Work order –
The lines you return must be all those in the data that hold the string "each".

(Stored items)
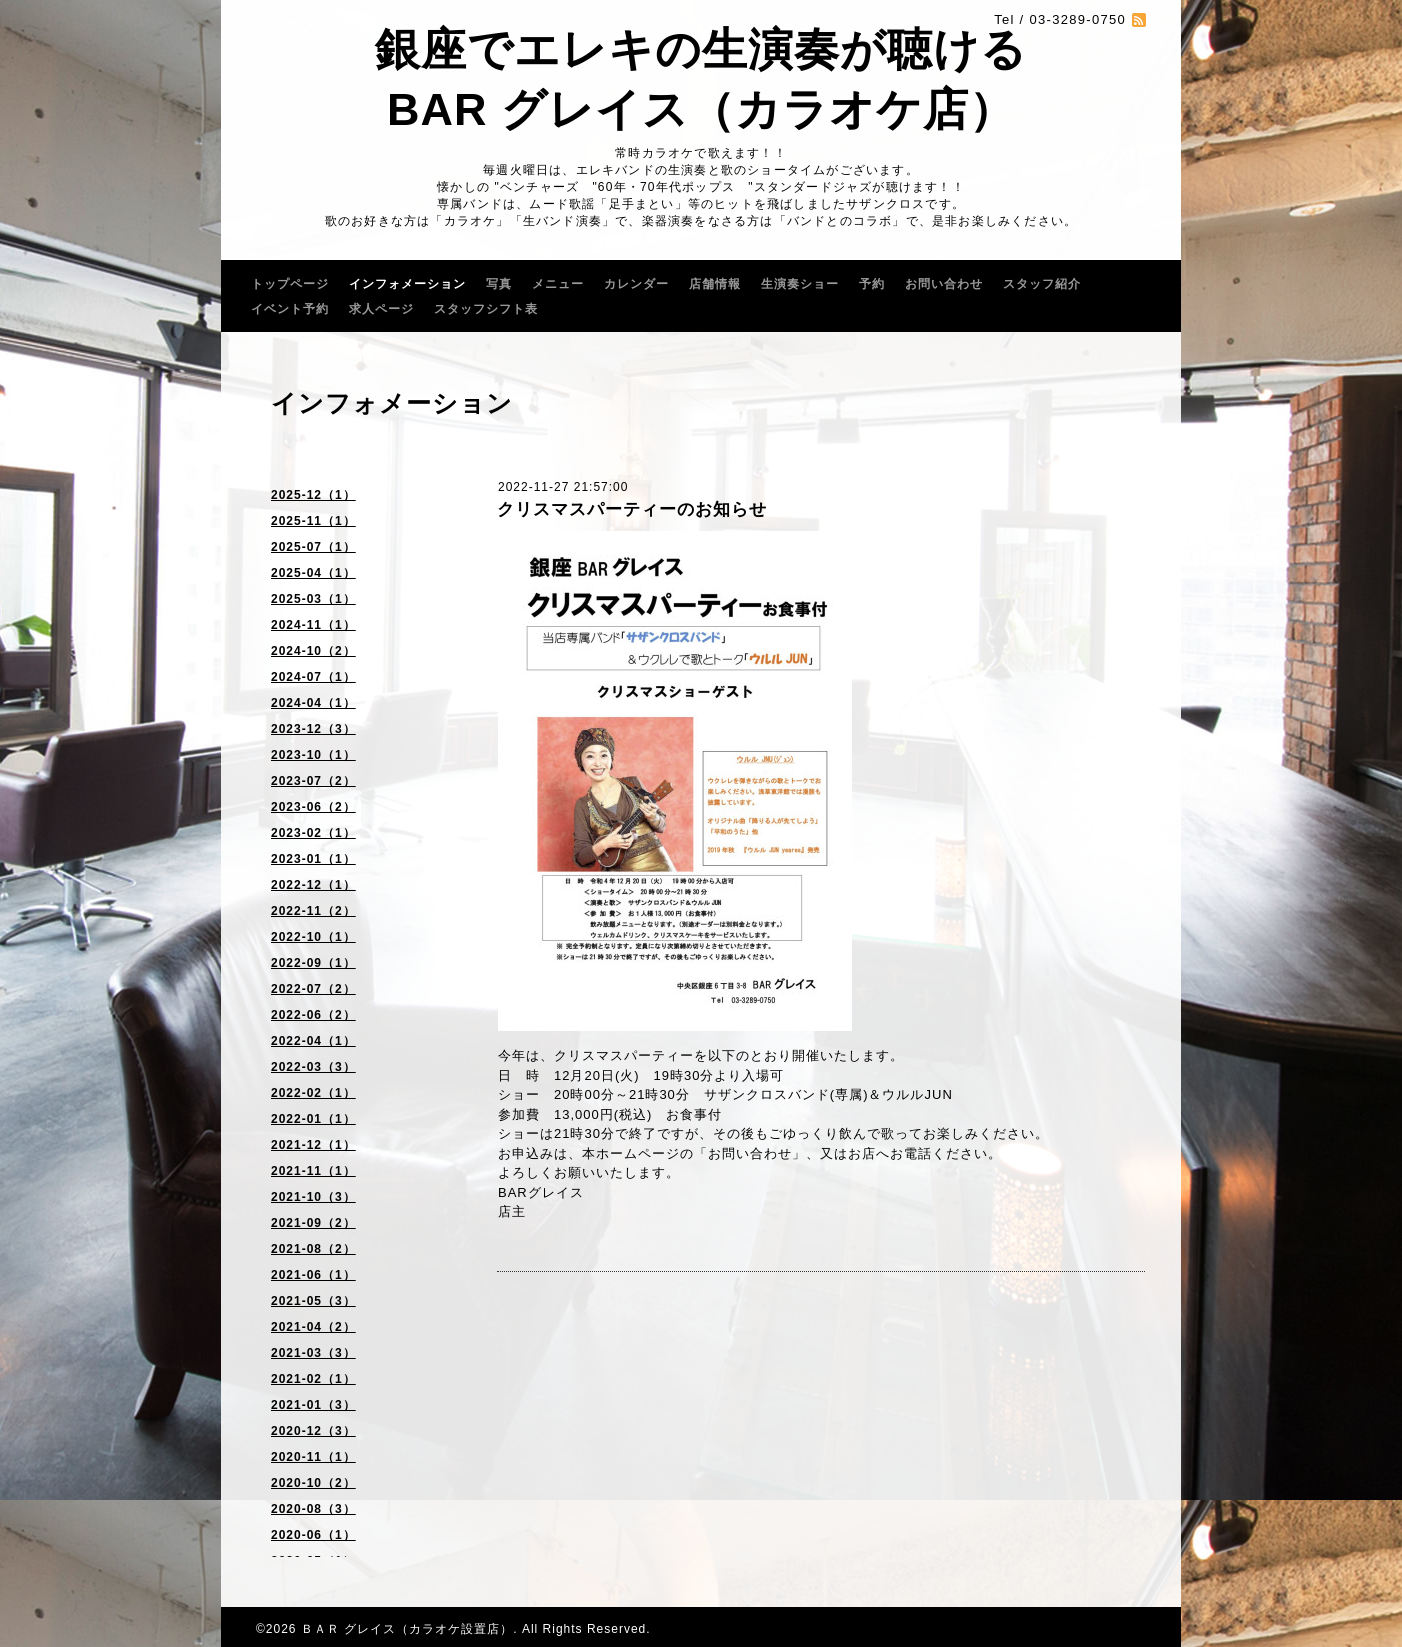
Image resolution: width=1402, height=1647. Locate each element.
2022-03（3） (313, 1067)
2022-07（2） (313, 989)
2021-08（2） (313, 1249)
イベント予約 (290, 309)
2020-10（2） (313, 1483)
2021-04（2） (313, 1327)
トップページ (290, 284)
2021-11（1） (313, 1171)
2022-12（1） (313, 885)
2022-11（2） (313, 911)
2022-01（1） (313, 1119)
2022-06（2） (313, 1015)
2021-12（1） (313, 1145)
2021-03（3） (313, 1353)
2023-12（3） (313, 729)
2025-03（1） (313, 599)
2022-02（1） (313, 1093)
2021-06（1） (313, 1275)
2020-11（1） (313, 1457)
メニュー (558, 284)
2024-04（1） (313, 703)
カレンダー (636, 284)
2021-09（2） (313, 1223)
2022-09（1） (313, 963)
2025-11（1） (313, 521)
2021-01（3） (313, 1405)
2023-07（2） (313, 781)
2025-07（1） (313, 547)
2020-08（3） (313, 1509)
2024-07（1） (313, 677)
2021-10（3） (313, 1197)
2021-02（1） (313, 1379)
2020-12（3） (313, 1431)
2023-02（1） (313, 833)
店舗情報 (715, 284)
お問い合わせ (944, 284)
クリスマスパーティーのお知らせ (632, 509)
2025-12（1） (313, 495)
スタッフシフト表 (486, 309)
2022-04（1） (313, 1041)
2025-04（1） (313, 573)
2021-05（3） (313, 1301)
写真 (499, 284)
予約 (872, 284)
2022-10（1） (313, 937)
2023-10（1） (313, 755)
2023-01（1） (313, 859)
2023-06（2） (313, 807)
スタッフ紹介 (1042, 284)
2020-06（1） (313, 1535)
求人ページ (381, 309)
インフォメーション (407, 284)
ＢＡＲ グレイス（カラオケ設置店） (407, 1629)
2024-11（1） (313, 625)
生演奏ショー (800, 284)
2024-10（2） (313, 651)
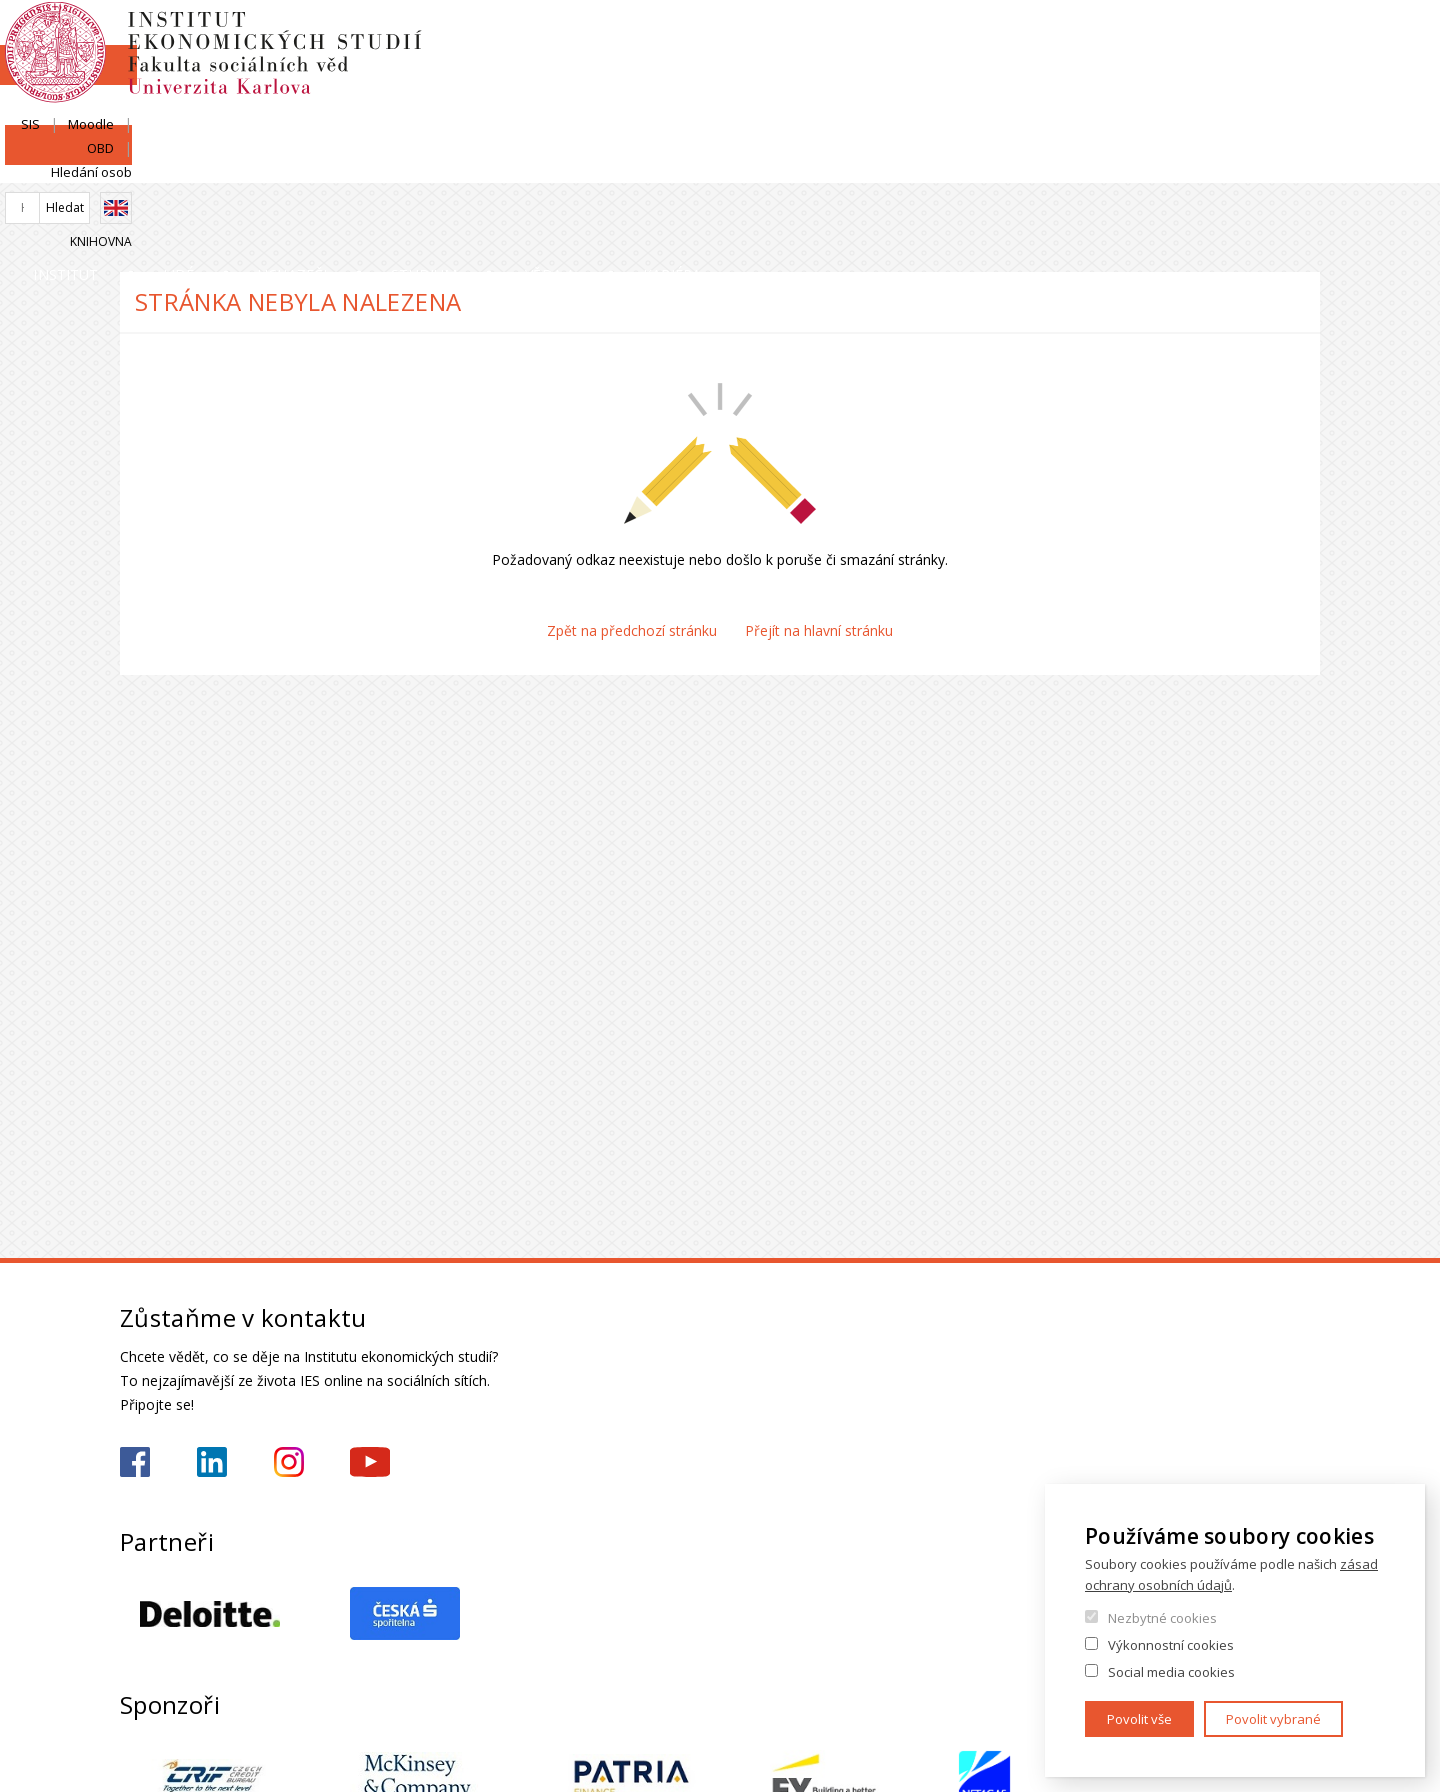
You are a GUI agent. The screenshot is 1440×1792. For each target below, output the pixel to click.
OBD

Reply to the exercise –
Image resolution: width=1402, height=1647. Locate each element.
You are a GUI agent. The screenshot is 1440×1792. For each target below, output the pixel to click.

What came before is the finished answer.